Liu Jian-Yu, Zhang Meng-Yu, Qu Yi-Qing
Department of Pulmonary and Critical Care Medicine, Qilu Hospital, Cheeloo College of Medicine, Shandong University, Jinan, Shandong, People's Republic of China.
Department of Pulmonary and Critical Care Medicine, Qilu Hospital of Shandong University, Jinan, Shandong, People's Republic of China.

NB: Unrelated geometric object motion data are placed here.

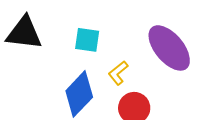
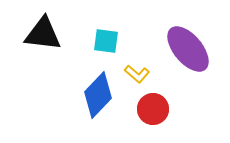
yellow L-shape: (118, 73) -> (137, 74), turned -100

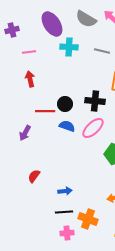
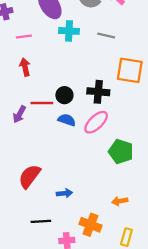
purple arrow: (25, 133) -> (19, 114), moved
red semicircle: (34, 176) -> (30, 176), size x1.6
black line: (64, 212) -> (41, 221), moved

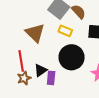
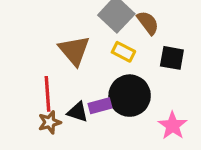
black triangle: (41, 70) -> (78, 112), turned 48
purple rectangle: (51, 78) -> (100, 106), moved, turned 64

Int J Chron Obstruct Pulmon Dis. 2020 Sep 15;15:2167-2177. doi: 10.2147/COPD.S265728. eCollection 2020.
COPD is a common disease of the respiratory system. Inflammation, cellular senescence and necroptosis are all pathological alterations of this disease, which may lead to emphysema and infection that aggravate disease progression. Mitochondria acting as respiration-related organelles is usually observed with abnormal changes in morphology and function in CS-stimulated models and COPD patients. Damaged mitochondria can activate mitophagy, a vital mechanism for mitochondrial quality control, whereas under the persistent stimulus of CS or other forms of oxidative stress, mitophagy is impaired, resulting in insufficient clearance of damaged mitochondria. However, the excessive activation of mitophagy also seems to disturb the pathology of COPD. In this review, we demonstrate the variations in mitochondria and mitophagy in CS-induced models and COPD patients and discuss the underlying regulatory mechanism of mitophagy and COPD, including the roles of inflammation, senescence, emphysema and infection.
慢性阻塞性肺疾病(COPD)是一种常见的呼吸系统疾病。炎症、细胞衰老和坏死性凋亡都是该疾病的病理改变,可能导致肺气肿和感染,从而加重疾病进展。线粒体作为与呼吸相关的细胞器,在香烟烟雾(CS)刺激模型和COPD患者中通常观察到其形态和功能发生异常变化。受损的线粒体可激活线粒体自噬,这是线粒体质量控制的重要机制,而在CS或其他形式氧化应激的持续刺激下,线粒体自噬受损,导致受损线粒体清除不足。然而,线粒体自噬的过度激活似乎也会扰乱COPD的病理过程。在本综述中,我们展示了CS诱导模型和COPD患者中线粒体和线粒体自噬的变化,并讨论了线粒体自噬与COPD的潜在调控机制,包括炎症、衰老、肺气肿和感染的作用。